After completing his school education Mr. Irvine became a student of the celebrated Dr. Cleghorn and proved to be an excellent surgeon and physician. On the completion of his studios he was appointed a surgeon on board a British man of war where he served for several years with great diligence and success. In 1763 he came to America and located at Carlisle, Pennsylvania. His eminent talents--professional acquirements and large experience, soon gained for him a liberal practice and proud reputation. Having no innate love for mother Britain, he was prepared to meet the fearful crisis of the American Revolution. There were numerous powerful influences in Pennsylvania adverse to war with England. There was a large number of the Society of Friends opposed to war under all circumstances, although quick to seize the benefits resulting from it. The Proprietary interests were very extensive and in favor of the crown. To rouse the people to resistance was a herculean task. In this work Mr. Irvine was active and successful. He was a member of the several preliminary conventions in the colony and became extensively influential in preparing the people for action.

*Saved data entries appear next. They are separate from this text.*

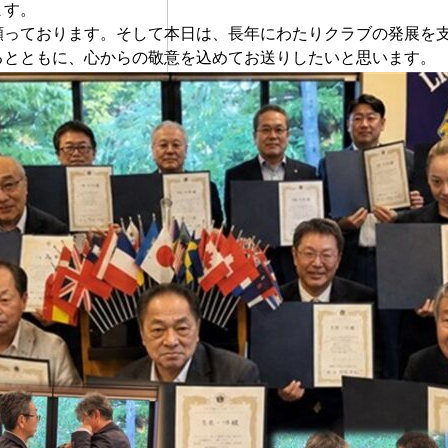
ます。
願っております。そして本日は、長年にわたりクラブの発展を
るとともに、心からの敬意を込めてお送りしたいと思います。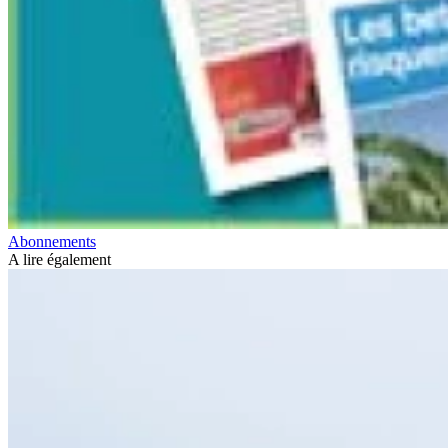
Abonnements
A lire également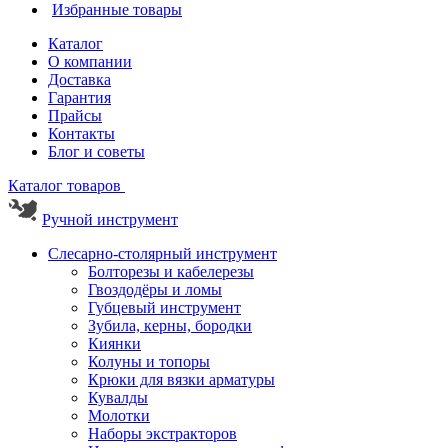
Избранные товары
Каталог
О компании
Доставка
Гарантия
Прайсы
Контакты
Блог и советы
Каталог товаров
Ручной инструмент
Слесарно-столярный инструмент
Болторезы и кабелерезы
Гвоздодёры и ломы
Губцевый инструмент
Зубила, керны, бородки
Киянки
Колуны и топоры
Крюки для вязки арматуры
Кувалды
Молотки
Наборы экстракторов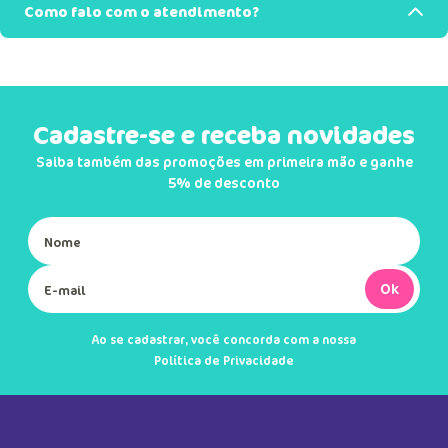
Como falo com o atendimento?
Cadastre-se e receba novidades
Saiba também das promoções em primeira mão e ganhe
5% de desconto
Ok
Ao se cadastrar, você concorda com a nossa
Política de Privacidade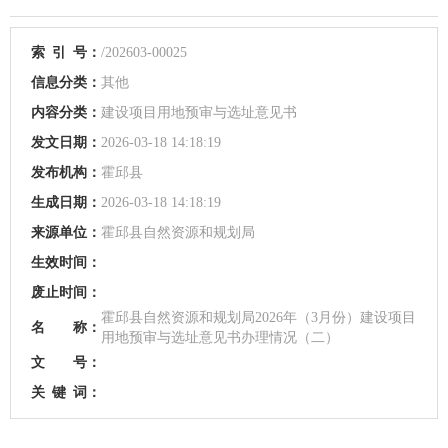
索
引
号：
/202603-00025
信息分类：
其他
内容分类：
建设项目用地预审与选址意见书
发文日期：
2026-03-18 14:18:19
发布机构：
霍邱县
生成日期：
2026-03-18 14:18:19
来源单位：
霍邱县自然资源和规划局
生效时间：
废止时间：
霍邱县自然资源和规划局2026年（3月份）建设项目
名 称：
用地预审与选址意见书办理情况（二）
文 号：
关
键
词：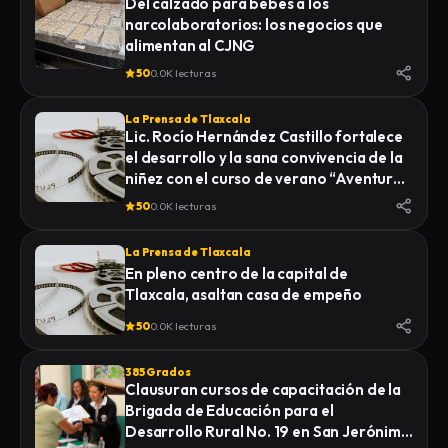
Del calzado para bebés a los
narcolaboratorios: los negocios que
alimentan al CJNG
50
0.0K lecturas
La Prensa de Tlaxcala
Lic. Rocío Hernández Castillo fortalece
el desarrollo y la sana convivencia de la
niñez con el curso de verano “Aventuras
Diferentes”.
50
0.0K lecturas
La Prensa de Tlaxcala
En pleno centro de la capital de
Tlaxcala, asaltan casa de empeño
50
0.0K lecturas
385 Grados
Clausuran cursos de capacitación de la
Brigada de Educación para el
Desarrollo Rural No. 19 en San Jerónimo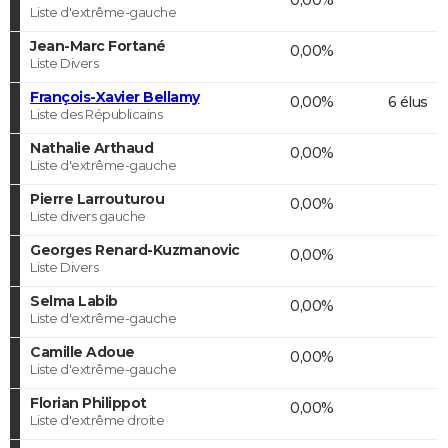
Liste d'extrême-gauche
Jean-Marc Fortané
0,00%
Liste Divers
François-Xavier Bellamy
0,00%
6 élus
Liste des Républicains
Nathalie Arthaud
0,00%
Liste d'extrême-gauche
Pierre Larrouturou
0,00%
Liste divers gauche
Georges Renard-Kuzmanovic
0,00%
Liste Divers
Selma Labib
0,00%
Liste d'extrême-gauche
Camille Adoue
0,00%
Liste d'extrême-gauche
Florian Philippot
0,00%
Liste d'extrême droite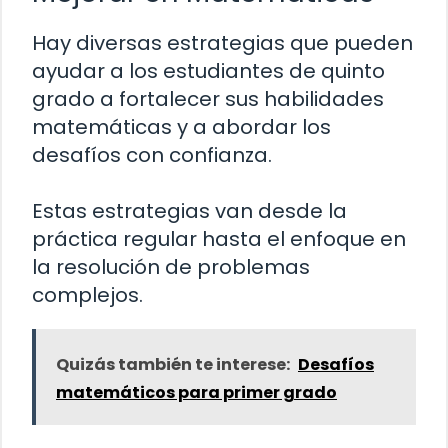
Hay diversas estrategias que pueden
ayudar a los estudiantes de quinto
grado a fortalecer sus habilidades
matemáticas y a abordar los
desafíos con confianza.
Estas estrategias van desde la
práctica regular hasta el enfoque en
la resolución de problemas
complejos.
Quizás también te interese:
Desafíos
matemáticos para primer grado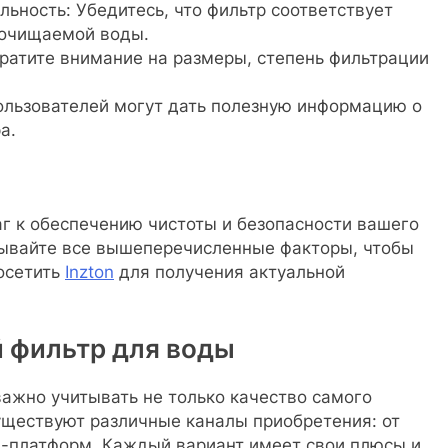
ьность: Убедитесь, что фильтр соответствует
 очищаемой воды.
братите внимание на размеры, степень фильтрации
ользователей могут дать полезную информацию о
а.
аг к обеспечению чистоты и безопасности вашего
тывайте все вышеперечисленные факторы, чтобы
осетить
Inzton
для получения актуальной
й фильтр для воды
ажно учитывать не только качество самого
уществуют различные каналы приобретения: от
-платформ. Каждый вариант имеет свои плюсы и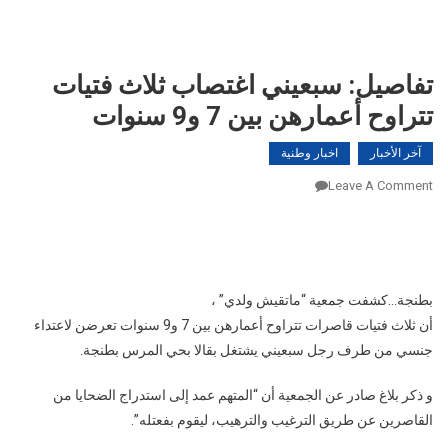
تفاصيل: سبعيني اغتصاب ثلاث فتيات
تتراوح أعمارهن بين 7 و9 سنوات
آخر الأخبار
اخبار وطنية
On
Leave A Comment
تفاصيل:
Three girls aged between 7 and 9 years old were
سبعيني
sexually assaulted by a 70-year-old man who was
اغتصاب
working as a laborer in the district of Marsa Tangier.
ثلاث
فتيات
بطنجة…كشفت جمعية “ماتقيش ولدي” ،
تتراوح
أن ثلاث فتيات قاصرات تتراوح أعمارهن بين 7 و9 سنوات تعرضن لاعتداء
أعمارهن
جنسي من طرف رجل سبعيني يشتغل بقالا بحي المرس بطنجة.
بين
7
و ذكر بلاغ صادر عن الجمعية أن “المتهم عمد إلى استدراج الضحايا من
و9
القاصرين عن طريق الترغيب والترهيب، ليقوم بفعتله”.
سنوات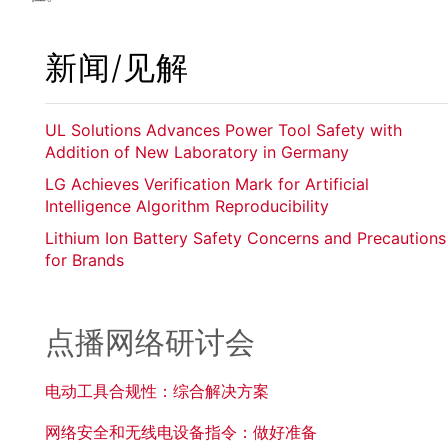
新闻/见解
UL Solutions Advances Power Tool Safety with
Addition of New Laboratory in Germany
LG Achieves Verification Mark for Artificial
Intelligence Algorithm Reproducibility
Lithium Ion Battery Safety Concerns and Precautions
for Brands
点播网络研讨会
电动工具合规性：综合解决方案
网络安全和无线电设备指令：做好准备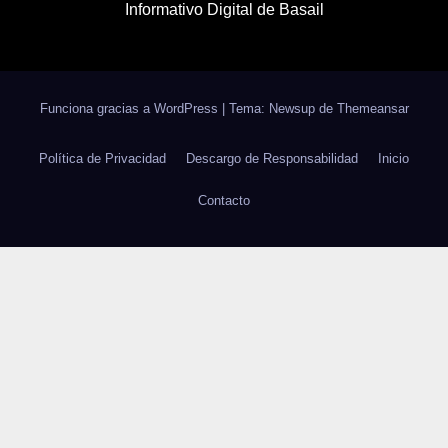
Informativo Digital de Basail
Funciona gracias a WordPress
|
Tema: Newsup de
Themeansar
Política de Privacidad
Descargo de Responsabilidad
Inicio
Contacto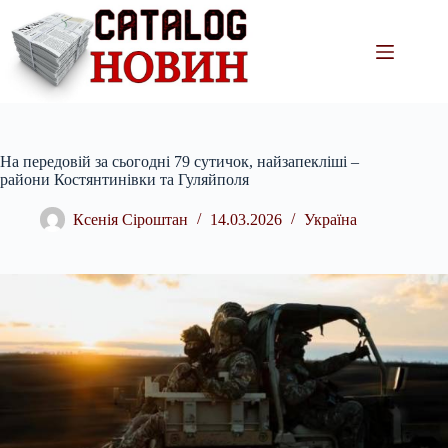
Перейти
до
вмісту
На передовій за сьогодні 79 сутичок, найзапекліші –
райони Костянтинівки та Гуляйполя
Ксенія Сіроштан
14.03.2026
Україна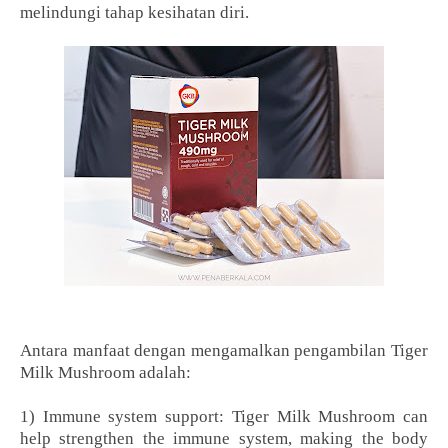
melindungi tahap kesihatan diri.
Antara manfaat dengan mengamalkan pengambilan Tiger
Milk Mushroom adalah:
1) Immune system support: Tiger Milk Mushroom can
help strengthen the immune system, making the body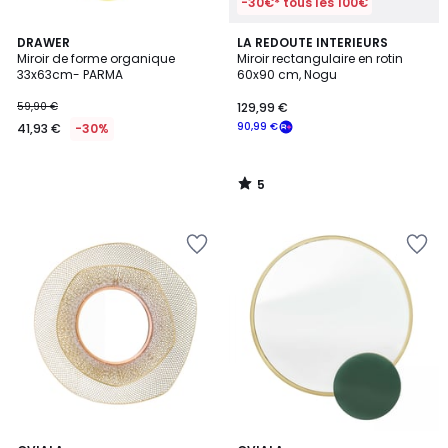
-30€* tous les 100€
5
DRAWER
LA REDOUTE INTERIEURS
/
Miroir de forme organique
Miroir rectangulaire en rotin
5
33x63cm- PARMA
60x90 cm, Nogu
59,90 €
129,99 €
90,99 €
41,93 €
-30%
5
/
5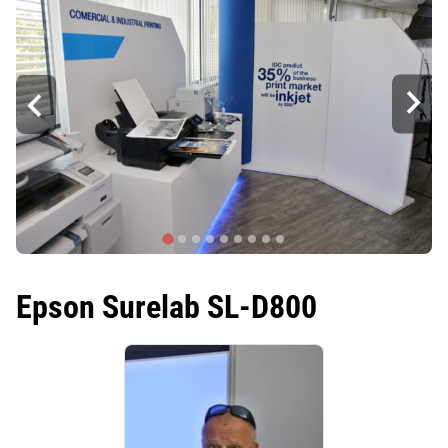
Epson Surelab SL-D800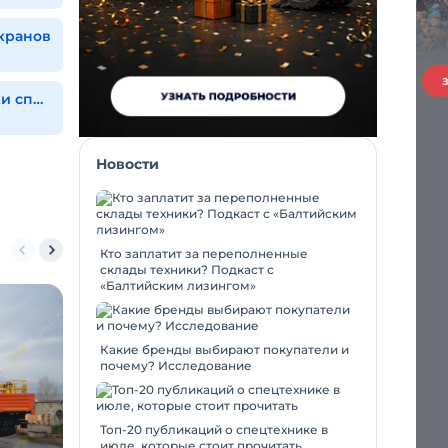
кранов
Ремонт гидравлики спецтехники
Новости
Кто заплатит за переполненные
склады техники? Подкаст с
«Балтийским лизингом»
Какие бренды выбирают покупатели и
почему? Исследование
Топ-20 публикаций о спецтехнике в
июле, которые стоит прочитать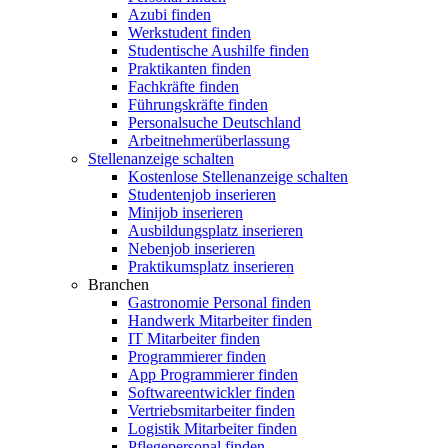
Azubi finden
Werkstudent finden
Studentische Aushilfe finden
Praktikanten finden
Fachkräfte finden
Führungskräfte finden
Personalsuche Deutschland
Arbeitnehmerüberlassung
Stellenanzeige schalten
Kostenlose Stellenanzeige schalten
Studentenjob inserieren
Minijob inserieren
Ausbildungsplatz inserieren
Nebenjob inserieren
Praktikumsplatz inserieren
Branchen
Gastronomie Personal finden
Handwerk Mitarbeiter finden
IT Mitarbeiter finden
Programmierer finden
App Programmierer finden
Softwareentwickler finden
Vertriebsmitarbeiter finden
Logistik Mitarbeiter finden
Pflegepersonal finden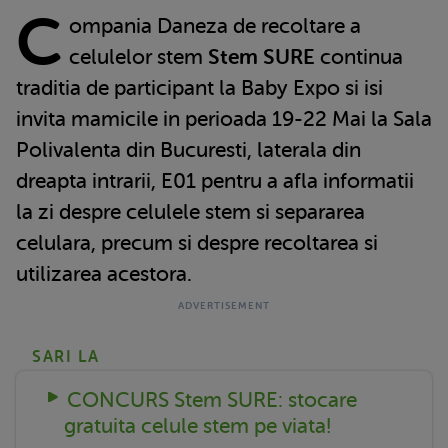
C
ompania Daneza de recoltare a
celulelor stem
Stem SURE
continua
traditia de participant la Baby Expo si isi
invita mamicile in perioada 19-22 Mai la Sala
Polivalenta din Bucuresti, laterala din
dreapta intrarii, E01 pentru a afla informatii
la zi despre celulele stem si separarea
celulara, precum si despre recoltarea si
utilizarea acestora.
SARI LA
CONCURS Stem SURE: stocare
gratuita celule stem pe viata!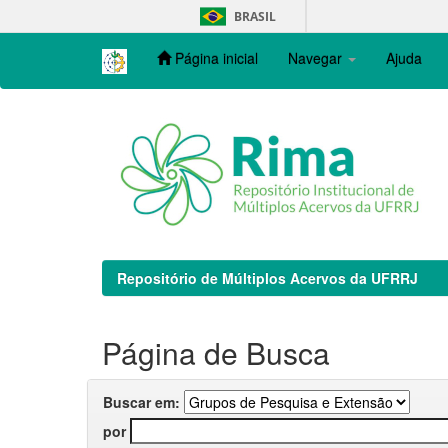
Skip
BRASIL
navigation
Página inicial
Navegar
Ajuda
Repositório de Múltiplos Acervos da UFRRJ
Página de Busca
Buscar em:
por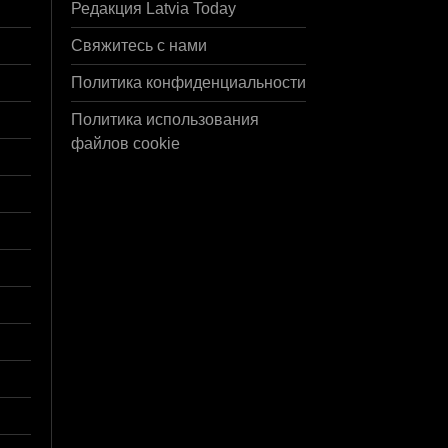
Редакция Latvia Today
Свяжитесь с нами
Политика конфиденциальности
Политика использования
файлов cookie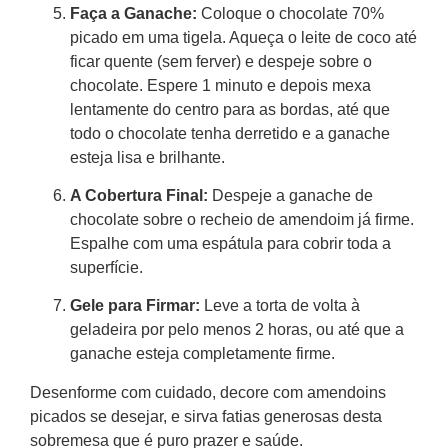
Faça a Ganache:
Coloque o chocolate 70%
picado em uma tigela. Aqueça o leite de coco até
ficar quente (sem ferver) e despeje sobre o
chocolate. Espere 1 minuto e depois mexa
lentamente do centro para as bordas, até que
todo o chocolate tenha derretido e a ganache
esteja lisa e brilhante.
A Cobertura Final:
Despeje a ganache de
chocolate sobre o recheio de amendoim já firme.
Espalhe com uma espátula para cobrir toda a
superfície.
Gele para Firmar:
Leve a torta de volta à
geladeira por pelo menos 2 horas, ou até que a
ganache esteja completamente firme.
Desenforme com cuidado, decore com amendoins
picados se desejar, e sirva fatias generosas desta
sobremesa que é puro prazer e saúde.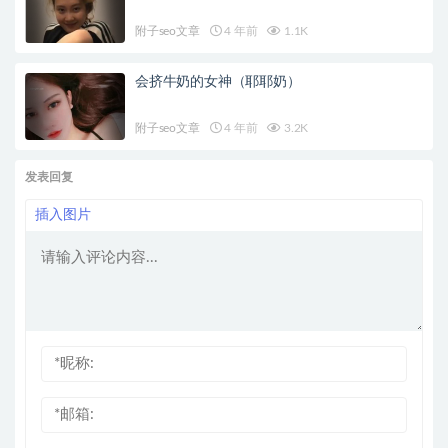
附子seo文章
4 年前
1.1K
会挤牛奶的女神（耶耶奶）
附子seo文章
4 年前
3.2K
发表回复
插入图片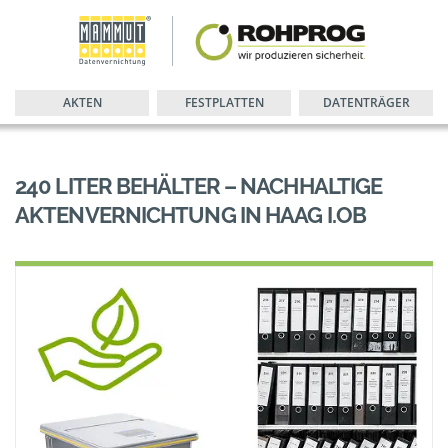
AKTEN
FESTPLATTEN
DATENTRÄGER
240 LITER BEHÄLTER – NACHHALTIGE
AKTENVERNICHTUNG IN HAAG I.OB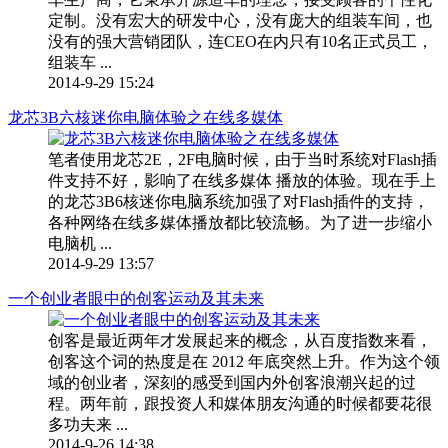
定制。没有宏大的研发中心，没有庞大的组装车间，也
没有的强大营销团队，连CEO在内只有10名正式员工，
组装车 ...
2014-9-29 15:24
龙芯3B六核迷你电脑体验之在线多媒体
笔者使用龙芯2E，2F电脑时候，由于当时系统对Flash插
件支持不好，影响了在线多媒体 播放的体验。现在手上
的龙芯3B6核迷你电脑系统加强了对Flash插件的支持，
各种网络在线多媒体播放都比较流畅。为了进一步缩小
电脑机 ...
2014-9-29 13:57
一个创业者眼中的创客运动及其未来
创客是最近两年才发展起来的概念，从百度指数来看，
创客这个词的热度是在 2012 年底突然上升。作为这个领
域的创业者，深刻的感受到国内外创客浪潮兴起的过
程。两年前，跟投资人和媒体朋友沟通的时候都要花很
多功夫来 ...
2014-9-26 14:38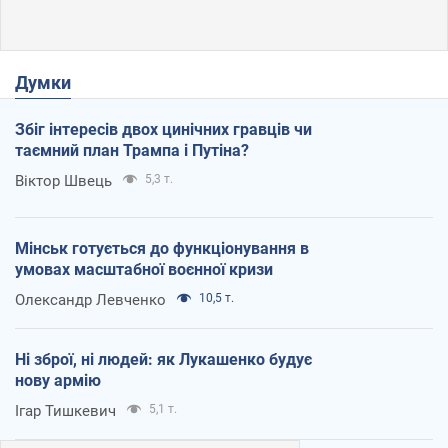
Думки
Збіг інтересів двох цинічних гравців чи
таємний план Трампа і Путіна?
Віктор Швець
5,3 т.
Мінськ готується до функціонування в
умовах масштабної воєнної кризи
Олександр Левченко
10,5 т.
Ні зброї, ні людей: як Лукашенко будує
нову армію
Ігар Тишкевич
5,1 т.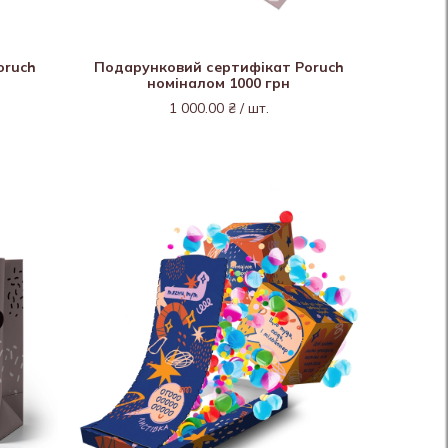
oruch
Подарунковий сертифікат Poruch
номіналом 1000 грн
1 000.00 ₴ / шт.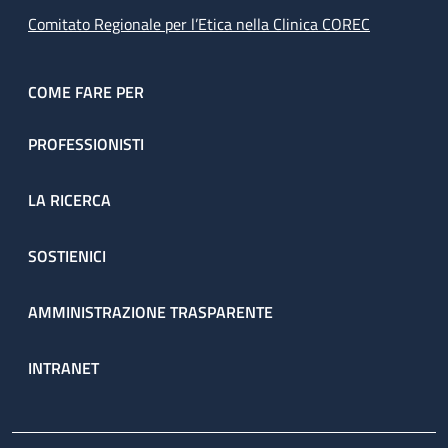
Comitato Regionale per l’Etica nella Clinica COREC
COME FARE PER
PROFESSIONISTI
LA RICERCA
SOSTIENICI
AMMINISTRAZIONE TRASPARENTE
INTRANET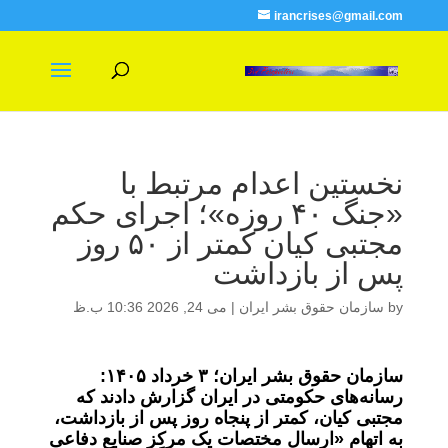
irancrises@gmail.com
نخستین اعدام مرتبط با
«جنگ ۴۰ روزه»؛ اجرای حکم
مجتبی کیان کمتر از ۵۰ روز
پس از بازداشت
by
سازمان حقوق بشر ایران
|
می 24, 2026 10:36 ب.ظ
سازمان حقوق بشر ایران؛ ۳ خرداد ۱۴۰۵:
رسانه‌های حکومتی در ایران گزارش دادند که
مجتبی کیان، کمتر از پنجاه روز پس از بازداشت،
به اتهام «ارسال مختصات یک مرکز صنایع دفاعی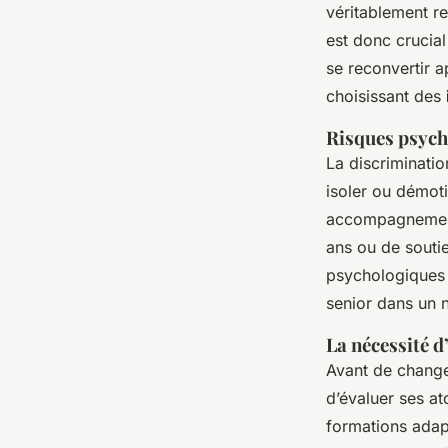
véritablement r
est donc crucial
se reconvertir 
choisissant des
Risques psych
La discriminati
isoler ou démo
accompagnement
ans ou de soutie
psychologiques 
senior dans un 
La nécessité d
Avant de change
d’évaluer ses at
formations adapt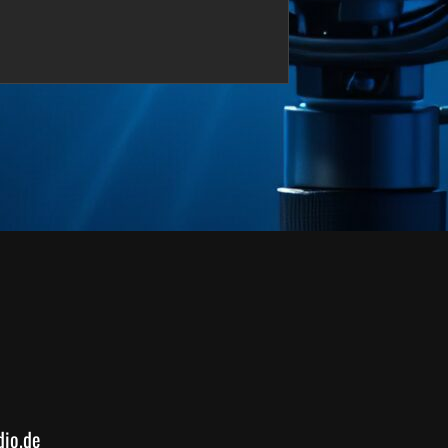
dio.de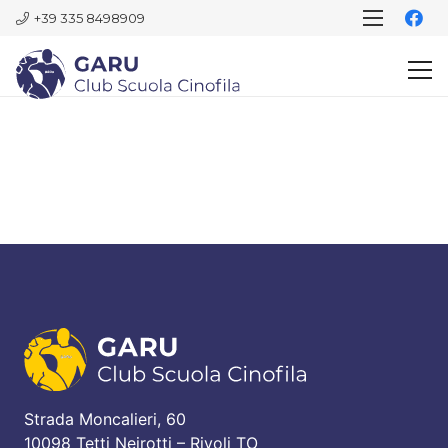
+39 335 8498909
Strada Moncalieri, 60
10098 Tetti Neirotti – Rivoli TO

In January 1776 he was commissioned to raise and command a regiment which duty he performed promptly. On the 10th of the following June he joined Gen. Thompson's brigade with his troops near the village of Trois Rivieres. A disastrous attack was immediately made upon the vanguard of the British army stationed at that place. Gen. Thompson, Col. Irvine and near two hundred subordinate officers and privates were taken prisoners and sent to Quebec. An exchange was not effected until April 1778. On his return Gen. Irvine was put in command of the second Pennsylvania brigade and continued in that position until 1781. He was then transferred to Pittsburgh and assigned to the important and delicate duty of guarding the north-western frontier. It was important because difficult to obtain supplies and was menaced with British and Indians. It was delicate because there existed strong animosities between the first inhabitants of that region and those from Western Virginia who claimed the territory occupied. Under those circumstances the appointment was a high compliment from the sagacious Washington. The happy results were a strong eulogy upon the wisdom of both. Gen. Irvine succeeded in reconciling the two contending factions--brought order out of confusion and restored harmony and good feeling among those who had long been at variance. This augmented his strength against the enemy and increased the confidence of the people in that entire section of country. He was continued in that command until the war closed and the star spangled banner waved triumphantly over the United States of America.

In 1786 Gen. Irvine was elected to Congress and proved an efficient and valuable member. He was active and useful in the board to settle the accounts between the states and the general government. He was a member of the Pennsylvania convention that sanctioned the Federal Constitution. In 1796 he was one of the commissioners who were despatched to visit the whiskey boys and endeavor to bring them back to reason, duty and safety. When it became necessary to order out a military force to quell the insurrection Gen. Irvine was put in command of the Pennsylvania troops.

A short time after he rendered this last service in the tented field he removed to Philadelphia. He there received the appointment of Intendant of military stores which office was subsequently long and ably filled by his son Callender. He was also President of the Society of Cincinnati. Peacefully and calmly Gen. Irvine glided down the stream of time until the summer of 1804 when he closed his active and useful career and took his departure for "that country from whose bourne no traveller returns." He had lived highly respected--his death was deeply mourned. His public and private reputation were untarnished--he performed all the duties of life nobly and fulfilled the great design of his creation.